Is the set of vectors $(1, 0), (i, 0)$ a linearly independent subset of $\mathbb{C}^2(\mathbb{R})$?

Question

I've encountered a problem with two approaches, leading to contradictory results.

Approach 1:

Utilizing the definition of linear independence, consider the equation $c_1 \begin{bmatrix} 1 \\ 0 \end{bmatrix} + c_2 \begin{bmatrix} i \\ 0 \end{bmatrix} = \begin{bmatrix} 0 \\ 0 \end{bmatrix}$. This simplifies to $(c_1 + c_2i, 0) = (0, 0)$, implying $c_1 + c_2i = 0$. Solving yields $c_1 = c_2 = 0$, indicating that these vectors are linearly independent.

Approach 2:

Consider the matrix $A = \begin{bmatrix} 1 & i \\ 0 & 0 \end{bmatrix} \begin{bmatrix} c_1 \\ c_2 \end{bmatrix} = 0$. The rank of $A$ is less than two due to the second row being zero. $\text{rank}(A) < 2$ implies that there will be infinite solutions for $c_1, c_2$ other than the trivial one. Therefore, they are linearly dependent.
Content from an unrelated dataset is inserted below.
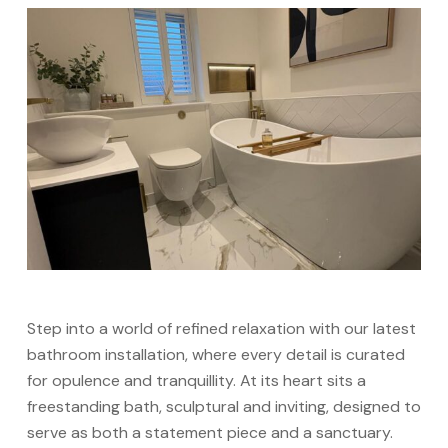
Step into a world of refined relaxation with our latest
bathroom installation, where every detail is curated
for opulence and tranquillity. At its heart sits a
freestanding bath, sculptural and inviting, designed to
serve as both a statement piece and a sanctuary.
Which of these approaches is correct?

Answer 1

The vectors are linearly independent. Your first approach is correct.

The second approach doesn't work because the 'infinite amount of solutions' will never be real unless it is the trivial solution $(c_1,c_2) = (0,0)$.

Answer 2

There is an extreme ambiguity in the question: do you mean linearly independent over $\mathbb R$? Or... over $\mathbb C$? They are linearly independent over $\mathbb R$, but/and one is a complex scalar multiple of the other, so they are linearly dependent over $\mathbb C$.